Recent regulatory adjustments concerning N-PX filings have focused on strengthening disclosure mandates, transparency, and responsibility within the mutual fund sector. This article examines the significant regulatory alterations surrounding N-PX filings and their ramifications for investors, asset managers, and issuers.

What are N-PX filings?

 

  • Objective: N-PX filings serve to apprise shareholders of the voting activities of their investment funds regarding matters such as corporate governance, executive compensation, and other material issues presented to  company shareholders. 
  • Content: N-PX filings furnish thorough information about every vote made by the fund during the specified reporting timeframe.

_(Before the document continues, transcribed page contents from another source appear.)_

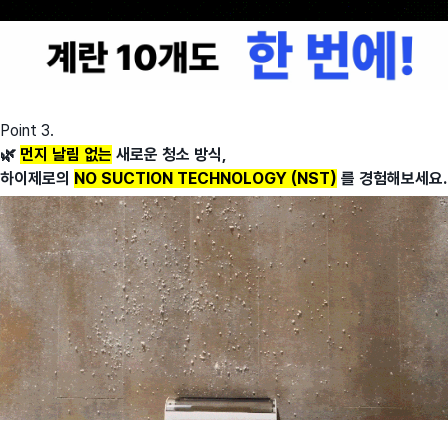
Point 3.
🌿
먼지 날림 없는
새로운 청소 방식,
하이제로의
NO SUCTION TECHNOLOGY (NST)
를 경험해보세요.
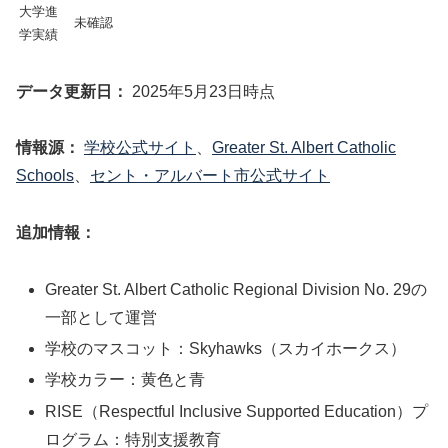
大学進
未確認
学実績
データ更新日：
2025年5月23日時点
情報源：
学校公式サイト
、
Greater St. Albert Catholic
Schools
、
セント・アルバート市公式サイト
追加情報：
Greater St. Albert Catholic Regional Division No. 29の
一部として運営
学校のマスコット：Skyhawks（スカイホークス）
学校カラー：黄色と青
RISE（Respectful Inclusive Supported Education）プ
ログラム：特別支援教育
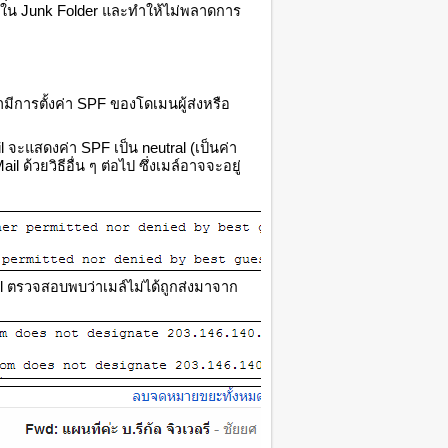
อยู่ใน Junk Folder และทำให้ไม่พลาดการ
มีการตั้งค่า SPF ของโดเมนผู้ส่งหรือ
จะแสดงค่า SPF เป็น neutral (เป็นค่า
ด้วยวิธีอื่น ๆ ต่อไป ซึ่งเมล์อาจจะอยู่
il ตรวจสอบพบว่าเมล์ไม่ได้ถูกส่งมาจาก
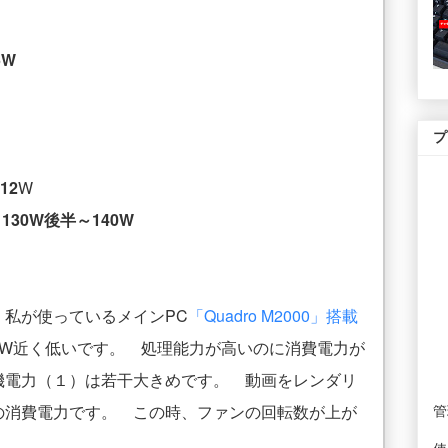
5W
プ
12
W
：
130W後半～140W
私が使っているメインPC
「Quadro M2000」搭載
10W近く低いです。 処理能力が高いのに消費電力が
機電力（１）は若干大きめです。 動画をレンダリ
の消費電力です。 この時、ファンの回転数が上が
管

The filing encompasses resolutions featured on an issuer's annual or special meeting agenda, notably including the election of directors, the appointment of auditors, and the fund's stance on each matter. Additionally, disclosures relating to any potential conflicts of interest concerning these votes may also be incorporated.
  • Filing Timeline: Registered investment companies are mandated to submit N-PX reports on an annual basis. These reports encapsulate a 12-month timeframe concluding on June 30th and must be filed no later than August 31st of each calendar year.
  • Accessibility: N-PX filings are accessible to the public via the SEC's EDGAR (Electronic Data Gathering, Analysis, and Retrieval) system. This enables investors, issuers and other concerned parties to scrutinize a fund's voting history effectively.

 

What Has Changed?

While the SEC has long mandated 13F filers to update N-PX filing forms revealing their proxy voting outcomes, they have not been obligated to disclose their Say-on-Pay votes. Consequently, institutional voting data regarding executive compensation decisions has been notably scarce. However, beginning November 2, 2022, the SEC implemented final rule and form amendments necessitating increased disclosure on Form N-PX concerning a fund’s proxy votes, whereby, previously exempt 13F filers must now report on N-PX filings concerning Say-on-Pay and related proposals.

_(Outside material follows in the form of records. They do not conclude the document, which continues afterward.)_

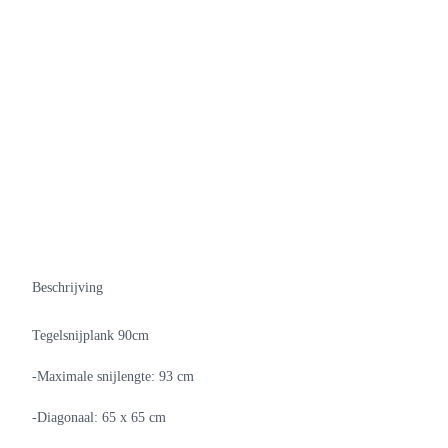
Beschrijving
Tegelsnijplank 90cm
-Maximale snijlengte: 93 cm
-Diagonaal: 65 x 65 cm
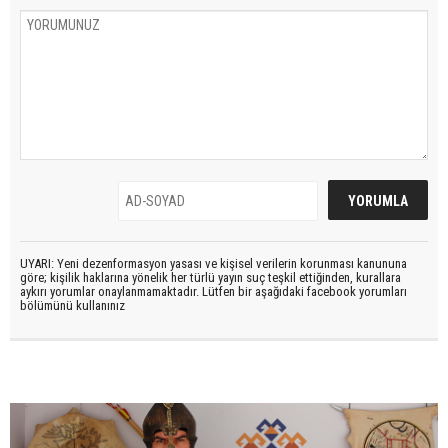
UYARI: Yeni dezenformasyon yasası ve kişisel verilerin korunması kanununa
göre; kişilik haklarına yönelik her türlü yayın suç teşkil ettiğinden, kurallara
aykırı yorumlar onaylanmamaktadır. Lütfen bir aşağıdaki facebook yorumları
bölümünü kullanınız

Furthermore, among other amendments, the revisions mandate that funds must reveal the quantity of shares lent out and remain unrecalled during voting. These amendments stipulate that portfolio securities lent out by the record date for a shareholder meeting are considered securities eligible for voting at said meeting. This change aims to ensure transparency regarding how a fund's securities lending activities could influence its proxy voting processes. However, the SEC has underscored that this disclosure requirement does not intend to alter share lending practices. Additionally, filers of Form N-PX have the option to enhance this disclosure by providing a narrative explanation of their share lending practices and/or recall determinations.

These regulations and form amendments will come into effect for votes taking place July 1, 2024, meaning that managers and funds will file their first reports on amended Form N-PX on or before August 31, covering the period from July 1, 2023, to June 30, 2024.

Key Takeaways

In short: transparency.  As a result of the SEC-mandated amendments to institutional N-PX filings, the expectation is to have greater transparency on institutional proxy votes, especially as it relates to an issuer’s Say-on-Pay vote, which previously garnered nominal findings when scouring institutional proxy voting results via underlying fund N-PX filings.  The amended N-PX filing requirements will now more readily facilitate investors, issuers and other stakeholders in thoroughly examining a fund's voting record with efficiency.

The issuer community will now be armed with a stronger appreciation of the dissenting votes at their annual general meetings due to increased visibility. Companies will be better equipped to formulate a more informed off-season engagement plan based on the valuable information detailing how these funds exercise their voting rights on proxy issues related to invested companies.